- [Description of the task]:
The word "bounding" marks the lines to copy; find all of them in the entries below.

**** Source data

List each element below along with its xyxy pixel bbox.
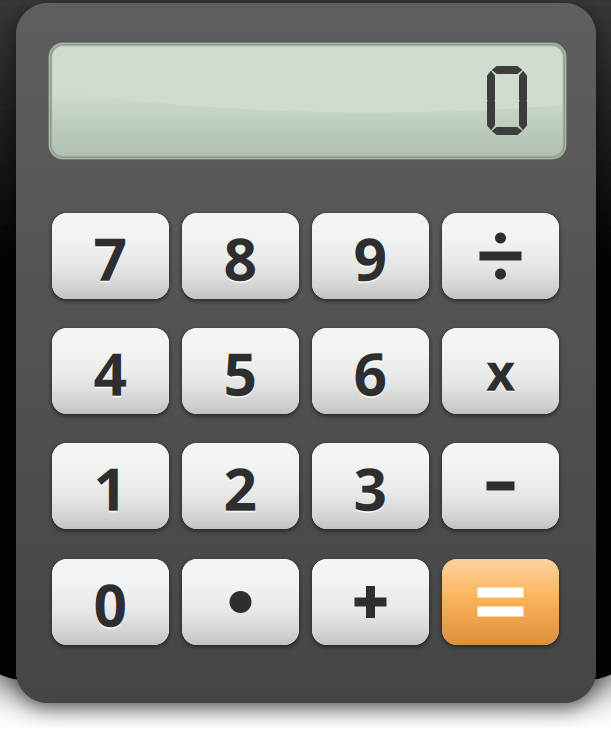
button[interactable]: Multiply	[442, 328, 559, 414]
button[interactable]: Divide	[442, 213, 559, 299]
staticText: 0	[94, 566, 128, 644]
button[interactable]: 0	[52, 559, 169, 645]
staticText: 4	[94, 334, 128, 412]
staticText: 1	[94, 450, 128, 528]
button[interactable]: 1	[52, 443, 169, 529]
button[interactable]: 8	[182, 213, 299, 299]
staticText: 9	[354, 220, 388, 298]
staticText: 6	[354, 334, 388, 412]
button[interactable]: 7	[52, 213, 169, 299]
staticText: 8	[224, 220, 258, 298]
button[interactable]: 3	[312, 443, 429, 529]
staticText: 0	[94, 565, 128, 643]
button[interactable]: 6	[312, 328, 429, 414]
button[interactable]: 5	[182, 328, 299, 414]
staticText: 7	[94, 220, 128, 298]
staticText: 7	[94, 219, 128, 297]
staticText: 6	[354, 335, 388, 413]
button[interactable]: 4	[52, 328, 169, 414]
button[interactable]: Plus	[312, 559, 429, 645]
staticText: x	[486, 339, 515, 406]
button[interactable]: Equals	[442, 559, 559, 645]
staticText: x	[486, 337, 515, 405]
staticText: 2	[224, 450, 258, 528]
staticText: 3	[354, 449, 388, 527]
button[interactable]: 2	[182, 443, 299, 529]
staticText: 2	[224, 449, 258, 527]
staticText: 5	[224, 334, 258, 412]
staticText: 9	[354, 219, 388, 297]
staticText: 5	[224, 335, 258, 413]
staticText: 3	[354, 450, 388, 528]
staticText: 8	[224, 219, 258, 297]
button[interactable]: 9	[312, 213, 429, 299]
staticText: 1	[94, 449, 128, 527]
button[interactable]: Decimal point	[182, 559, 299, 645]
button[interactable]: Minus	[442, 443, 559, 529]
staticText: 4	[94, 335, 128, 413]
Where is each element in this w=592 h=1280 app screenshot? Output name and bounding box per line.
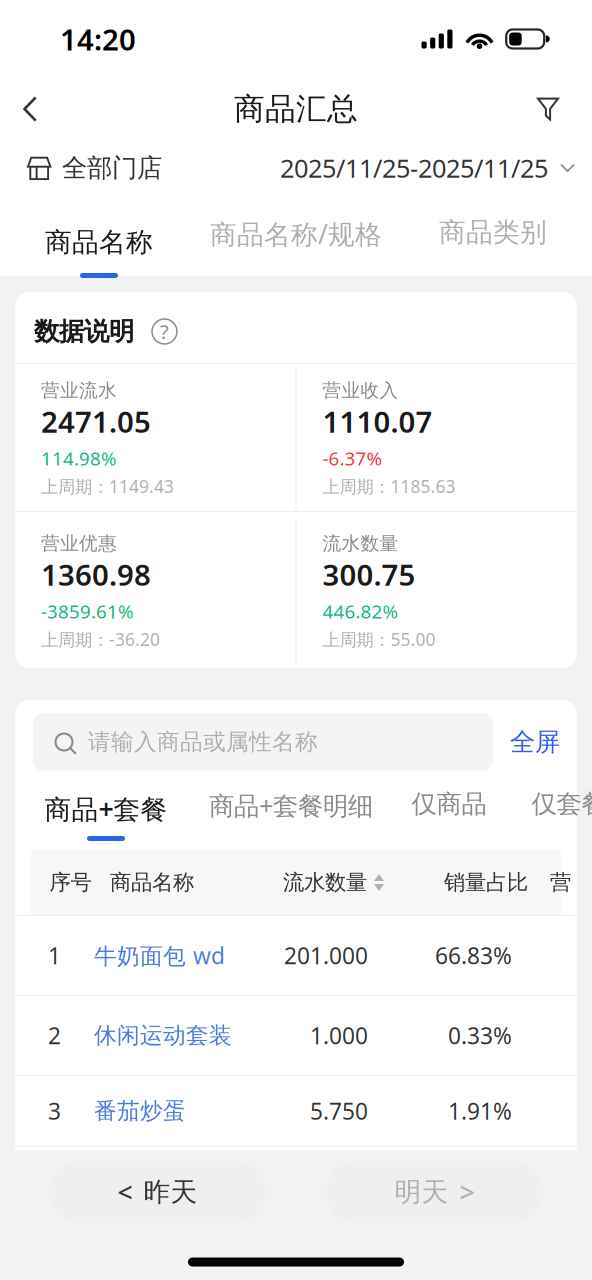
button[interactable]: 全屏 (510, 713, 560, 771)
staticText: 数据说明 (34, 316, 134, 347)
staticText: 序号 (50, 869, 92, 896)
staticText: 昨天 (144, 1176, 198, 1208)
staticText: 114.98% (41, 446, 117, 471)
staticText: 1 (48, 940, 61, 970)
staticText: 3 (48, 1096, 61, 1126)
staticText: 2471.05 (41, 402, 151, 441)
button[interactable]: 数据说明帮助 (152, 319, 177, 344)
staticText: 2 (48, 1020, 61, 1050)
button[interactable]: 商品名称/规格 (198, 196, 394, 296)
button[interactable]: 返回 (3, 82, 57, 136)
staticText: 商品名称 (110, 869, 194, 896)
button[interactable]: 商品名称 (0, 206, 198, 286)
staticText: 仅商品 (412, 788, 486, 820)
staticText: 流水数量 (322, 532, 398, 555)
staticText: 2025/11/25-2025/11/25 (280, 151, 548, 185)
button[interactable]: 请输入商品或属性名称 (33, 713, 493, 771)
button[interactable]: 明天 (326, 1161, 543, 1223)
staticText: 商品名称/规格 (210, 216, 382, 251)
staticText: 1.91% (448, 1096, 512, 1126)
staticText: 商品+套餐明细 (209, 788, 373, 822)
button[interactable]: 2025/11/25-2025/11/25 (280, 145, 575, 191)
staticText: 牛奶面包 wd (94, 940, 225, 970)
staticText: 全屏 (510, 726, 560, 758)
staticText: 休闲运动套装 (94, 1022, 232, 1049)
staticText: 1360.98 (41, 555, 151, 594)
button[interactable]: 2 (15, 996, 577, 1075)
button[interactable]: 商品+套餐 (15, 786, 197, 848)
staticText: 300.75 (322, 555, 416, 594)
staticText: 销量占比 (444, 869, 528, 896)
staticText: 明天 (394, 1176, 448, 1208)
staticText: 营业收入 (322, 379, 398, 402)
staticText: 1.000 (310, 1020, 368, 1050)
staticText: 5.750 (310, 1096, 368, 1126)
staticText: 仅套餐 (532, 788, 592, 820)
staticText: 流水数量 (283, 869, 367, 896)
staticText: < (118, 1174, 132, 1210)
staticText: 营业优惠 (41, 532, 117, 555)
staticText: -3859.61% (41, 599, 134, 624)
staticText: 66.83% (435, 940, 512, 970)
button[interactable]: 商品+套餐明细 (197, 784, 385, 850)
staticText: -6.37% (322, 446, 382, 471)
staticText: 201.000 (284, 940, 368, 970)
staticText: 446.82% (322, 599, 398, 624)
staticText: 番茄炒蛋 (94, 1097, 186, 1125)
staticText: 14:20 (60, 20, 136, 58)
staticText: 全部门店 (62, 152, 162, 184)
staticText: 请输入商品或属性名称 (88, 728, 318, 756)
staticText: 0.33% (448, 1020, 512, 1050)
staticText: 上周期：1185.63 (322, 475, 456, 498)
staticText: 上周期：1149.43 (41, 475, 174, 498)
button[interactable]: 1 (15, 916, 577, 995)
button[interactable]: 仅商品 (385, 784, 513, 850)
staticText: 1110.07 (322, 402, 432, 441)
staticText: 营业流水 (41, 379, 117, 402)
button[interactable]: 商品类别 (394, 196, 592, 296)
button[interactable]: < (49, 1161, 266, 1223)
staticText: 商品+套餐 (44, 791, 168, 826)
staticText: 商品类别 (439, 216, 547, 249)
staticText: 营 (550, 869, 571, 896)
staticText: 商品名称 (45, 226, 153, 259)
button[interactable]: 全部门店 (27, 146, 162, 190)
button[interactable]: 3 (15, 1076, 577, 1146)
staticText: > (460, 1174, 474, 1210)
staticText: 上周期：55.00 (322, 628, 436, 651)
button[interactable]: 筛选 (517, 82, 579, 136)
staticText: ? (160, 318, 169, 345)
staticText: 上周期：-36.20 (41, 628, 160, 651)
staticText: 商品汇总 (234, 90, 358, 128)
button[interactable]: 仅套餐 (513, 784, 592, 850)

********
**** Source data

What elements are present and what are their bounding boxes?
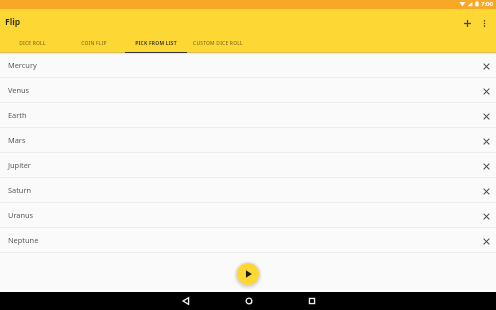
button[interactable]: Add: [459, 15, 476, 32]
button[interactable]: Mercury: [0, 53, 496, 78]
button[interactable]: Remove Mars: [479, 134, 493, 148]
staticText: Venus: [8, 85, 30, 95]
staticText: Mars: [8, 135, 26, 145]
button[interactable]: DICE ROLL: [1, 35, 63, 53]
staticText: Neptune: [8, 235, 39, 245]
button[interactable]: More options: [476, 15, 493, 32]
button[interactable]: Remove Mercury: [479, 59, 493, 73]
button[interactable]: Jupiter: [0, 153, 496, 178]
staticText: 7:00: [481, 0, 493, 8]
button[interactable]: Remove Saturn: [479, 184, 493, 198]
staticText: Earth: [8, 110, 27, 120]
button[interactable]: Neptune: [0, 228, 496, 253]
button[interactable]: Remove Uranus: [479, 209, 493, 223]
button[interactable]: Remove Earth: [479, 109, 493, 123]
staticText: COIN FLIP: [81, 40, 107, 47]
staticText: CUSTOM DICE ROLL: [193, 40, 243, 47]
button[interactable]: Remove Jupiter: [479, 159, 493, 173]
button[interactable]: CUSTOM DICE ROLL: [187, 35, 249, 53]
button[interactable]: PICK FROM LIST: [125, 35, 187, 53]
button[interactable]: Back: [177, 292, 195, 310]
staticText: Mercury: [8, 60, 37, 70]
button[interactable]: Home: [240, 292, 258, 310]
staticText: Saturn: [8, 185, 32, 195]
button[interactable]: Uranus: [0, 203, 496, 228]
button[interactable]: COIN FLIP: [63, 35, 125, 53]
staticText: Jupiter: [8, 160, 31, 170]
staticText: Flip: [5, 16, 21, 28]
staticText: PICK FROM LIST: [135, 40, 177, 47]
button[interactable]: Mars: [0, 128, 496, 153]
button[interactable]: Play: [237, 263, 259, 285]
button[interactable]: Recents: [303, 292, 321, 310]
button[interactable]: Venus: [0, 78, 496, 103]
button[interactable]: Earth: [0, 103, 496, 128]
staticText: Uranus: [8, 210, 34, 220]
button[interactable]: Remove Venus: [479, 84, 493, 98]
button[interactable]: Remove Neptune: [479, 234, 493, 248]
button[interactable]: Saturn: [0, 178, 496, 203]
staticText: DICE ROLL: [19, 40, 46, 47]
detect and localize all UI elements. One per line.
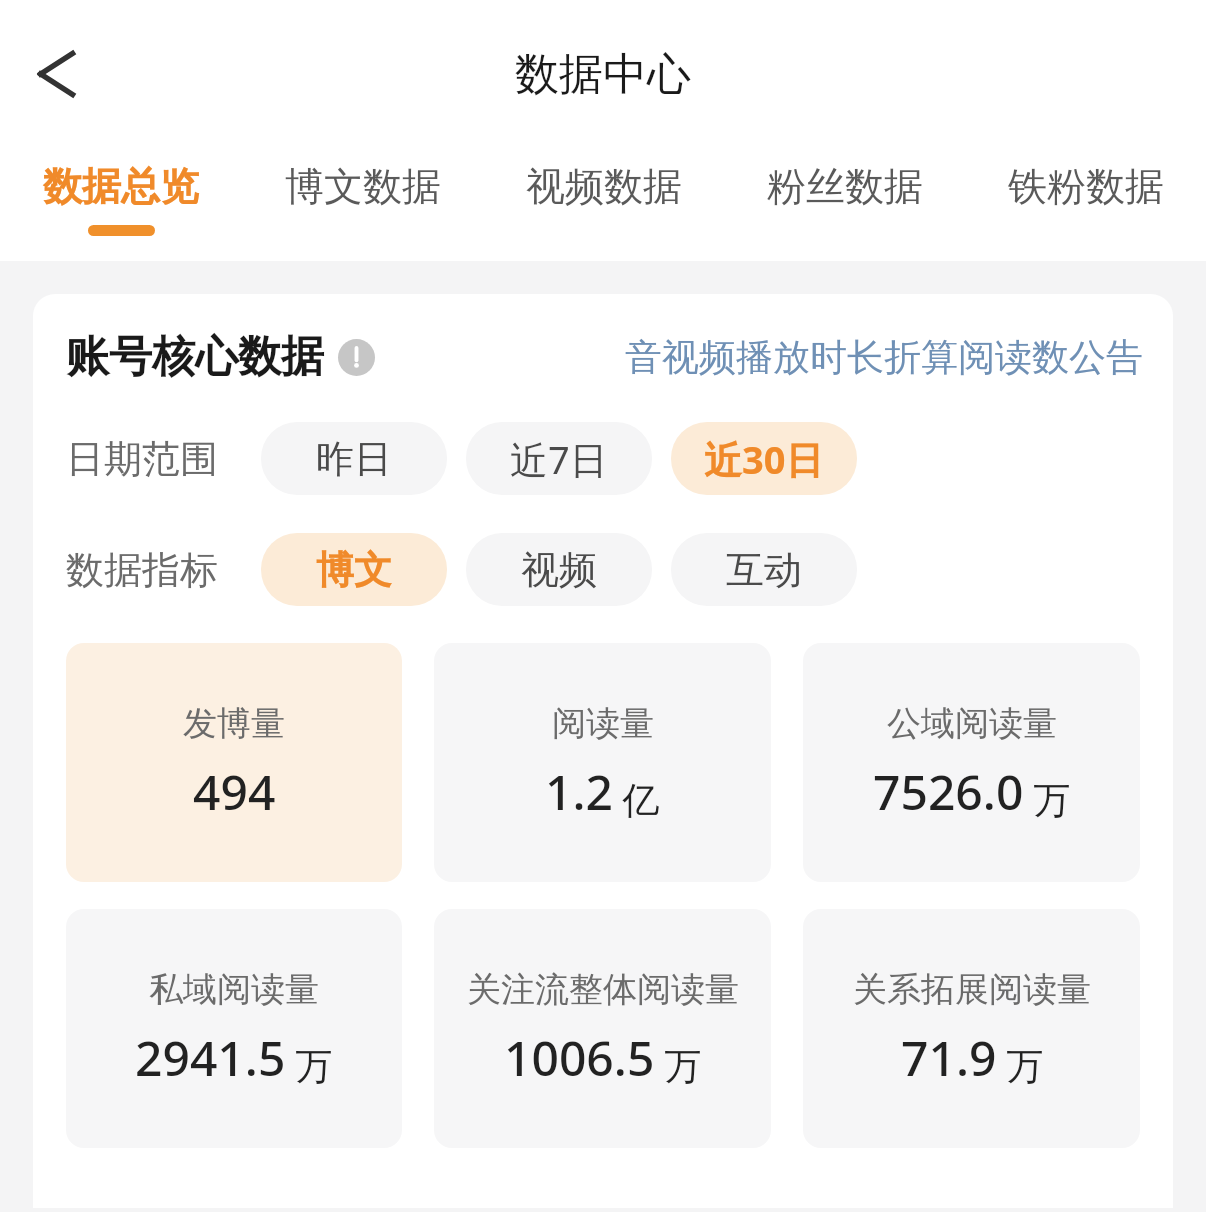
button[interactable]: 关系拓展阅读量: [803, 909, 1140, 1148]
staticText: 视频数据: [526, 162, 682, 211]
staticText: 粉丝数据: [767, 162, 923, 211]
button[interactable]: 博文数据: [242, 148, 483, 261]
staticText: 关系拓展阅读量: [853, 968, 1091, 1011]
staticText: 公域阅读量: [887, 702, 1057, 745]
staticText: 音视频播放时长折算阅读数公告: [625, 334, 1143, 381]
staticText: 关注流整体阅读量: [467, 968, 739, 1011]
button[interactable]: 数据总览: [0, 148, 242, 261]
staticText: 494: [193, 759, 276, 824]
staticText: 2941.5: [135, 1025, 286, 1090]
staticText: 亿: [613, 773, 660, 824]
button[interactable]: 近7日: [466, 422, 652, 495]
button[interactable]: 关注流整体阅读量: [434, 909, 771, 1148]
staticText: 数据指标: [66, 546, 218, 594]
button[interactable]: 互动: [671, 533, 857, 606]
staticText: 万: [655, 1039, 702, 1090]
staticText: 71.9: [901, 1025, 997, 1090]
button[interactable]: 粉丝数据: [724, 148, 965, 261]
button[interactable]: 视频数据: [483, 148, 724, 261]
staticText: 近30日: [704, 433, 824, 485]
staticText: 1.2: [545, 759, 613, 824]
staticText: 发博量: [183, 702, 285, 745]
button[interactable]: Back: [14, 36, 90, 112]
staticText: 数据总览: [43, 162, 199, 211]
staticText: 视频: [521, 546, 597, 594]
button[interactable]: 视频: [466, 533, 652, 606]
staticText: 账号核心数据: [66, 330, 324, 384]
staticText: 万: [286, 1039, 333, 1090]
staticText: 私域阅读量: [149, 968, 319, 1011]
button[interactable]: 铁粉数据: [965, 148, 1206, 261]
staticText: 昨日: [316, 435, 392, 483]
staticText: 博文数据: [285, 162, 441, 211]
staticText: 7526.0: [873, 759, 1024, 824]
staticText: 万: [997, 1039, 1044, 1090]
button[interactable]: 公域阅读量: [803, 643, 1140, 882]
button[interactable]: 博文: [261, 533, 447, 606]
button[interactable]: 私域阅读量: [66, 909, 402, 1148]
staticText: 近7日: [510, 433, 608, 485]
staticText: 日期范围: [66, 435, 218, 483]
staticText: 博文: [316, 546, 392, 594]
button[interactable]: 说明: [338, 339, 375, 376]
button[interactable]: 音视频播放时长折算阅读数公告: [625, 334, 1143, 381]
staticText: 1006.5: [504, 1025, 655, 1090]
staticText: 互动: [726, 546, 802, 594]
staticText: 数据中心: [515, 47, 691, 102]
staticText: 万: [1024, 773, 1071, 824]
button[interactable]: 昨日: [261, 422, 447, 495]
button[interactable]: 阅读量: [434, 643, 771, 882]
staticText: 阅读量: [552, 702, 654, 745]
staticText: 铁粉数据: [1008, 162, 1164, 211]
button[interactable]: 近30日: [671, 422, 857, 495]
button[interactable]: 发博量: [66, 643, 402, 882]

********

- [Result of this task]:
Where is each element in this w=592 h=1280 app screenshot? Output name and bounding box per line.
What elements are present and what are their bounding boxes?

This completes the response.